What you need to do »
Please report how many lines in the data underneath hold the word "Хейворт", with no other text.

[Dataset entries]
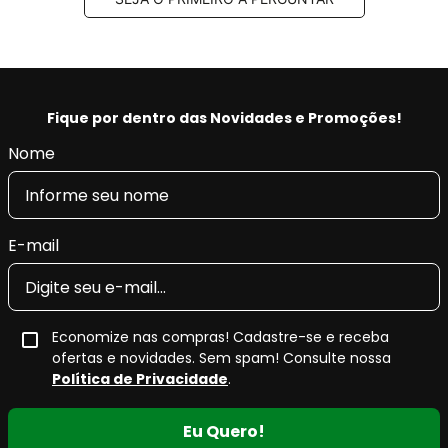
Fique por dentro das Novidades e Promoções!
Nome
E-mail
Economize nas compras! Cadastre-se e receba
ofertas e novidades. Sem spam! Consulte nossa
Política de Privacidade
.
Eu Quero!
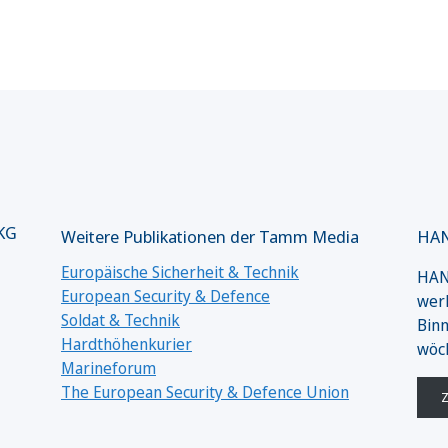
 KG
Weitere Publikationen der Tamm Media
HAN
Europäische Sicherheit & Technik
HANS
European Security & Defence
werk
Soldat & Technik
Binn
Hardthöhenkurier
wöc
Marineforum
The European Security & Defence Union
Z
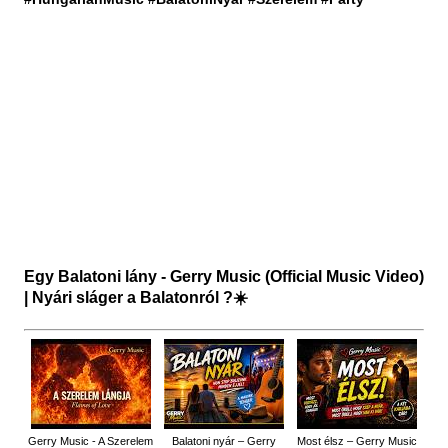
Egy Balatoni lány - Gerry Music (Official Music Video)
| Nyári sláger a Balatonról ?☀️
Gerry Music - A Szerelem
Balatoni nyár – Gerry
Most élsz – Gerry Music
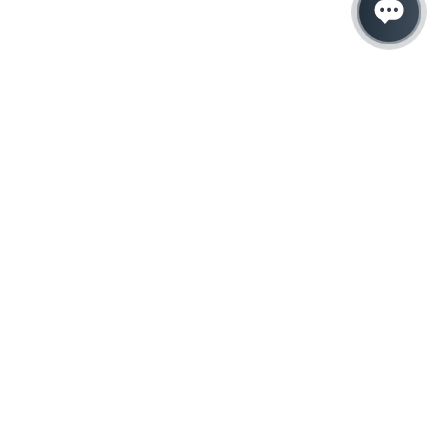
Hacemos que tu
negocio crezca con el
marketing digital
¿Listo para hablar con un experto en
marketing?
QUIERO LLAMAR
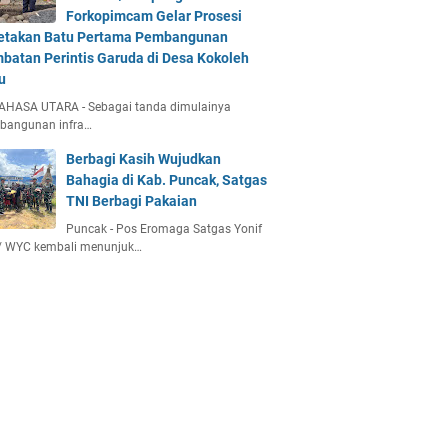
Forkopimcam Gelar Prosesi
etakan Batu Pertama Pembangunan
batan Perintis Garuda di Desa Kokoleh
u
AHASA UTARA - Sebagai tanda dimulainya
bangunan infra…
Berbagi Kasih Wujudkan
Bahagia di Kab. Puncak, Satgas
TNI Berbagi Pakaian
Puncak - Pos Eromaga Satgas Yonif
/ WYC kembali menunjuk…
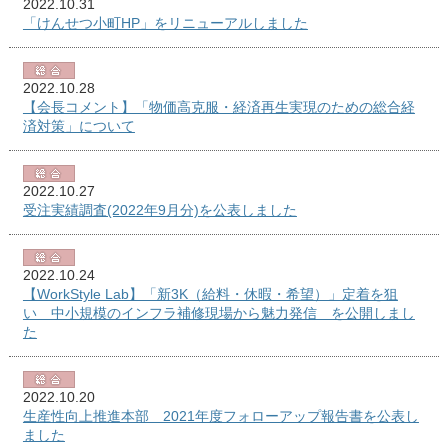
2022.10.31
「けんせつ小町HP」をリニューアルしました
2022.10.28
【会長コメント】「物価高克服・経済再生実現のための総合経
済対策」について
2022.10.27
受注実績調査(2022年9月分)を公表しました
2022.10.24
【WorkStyle Lab】「新3K（給料・休暇・希望）」定着を狙
い 中小規模のインフラ補修現場から魅力発信 を公開しまし
た
2022.10.20
生産性向上推進本部 2021年度フォローアップ報告書を公表し
ました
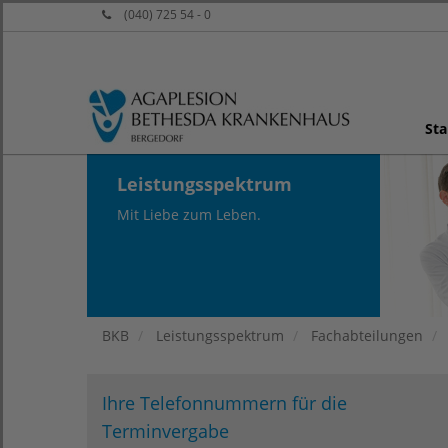
(040) 725 54 - 0
Sta
Leistungsspektrum
Mit Liebe zum Leben.
BKB
Leistungsspektrum
Fachabteilungen
Ihre Telefonnummern für die
Terminvergabe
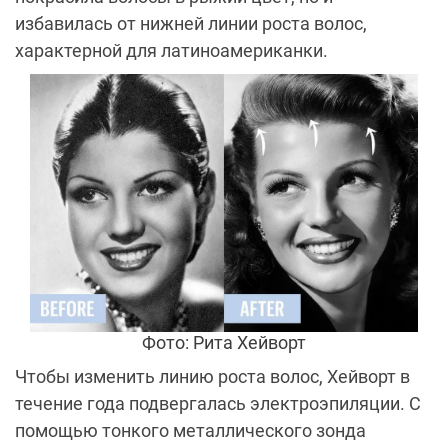
избавилась от нижней линии роста волос,
характерной для латиноамериканки.
Фото: Рита Хейворт
Чтобы изменить линию роста волос, Хейворт в
течение года подвергалась электроэпиляции. С
помощью тонкого металлического зонда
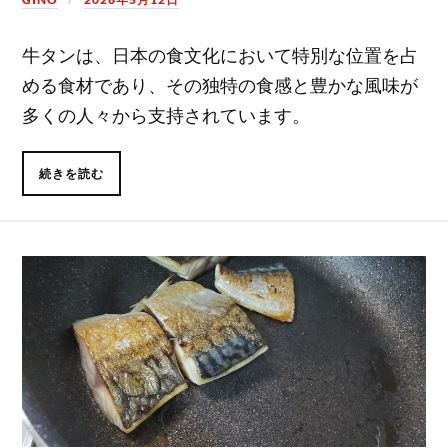
牛タンは、日本の食文化において特別な位置を占
める食材であり、その独特の食感と豊かな風味が
多くの人々から支持されています。
続きを読む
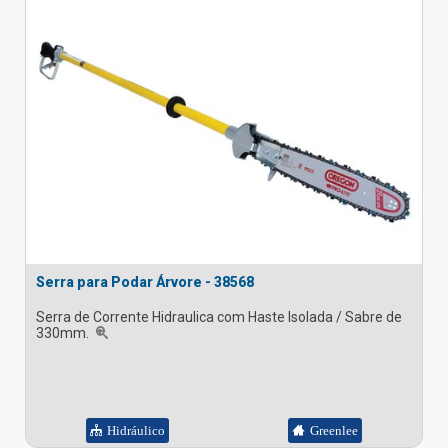
Serra para Podar Árvore - 38568
Serra de Corrente Hidraulica com Haste Isolada / Sabre de
330mm.
Hidráulico
Greenlee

Written response »
2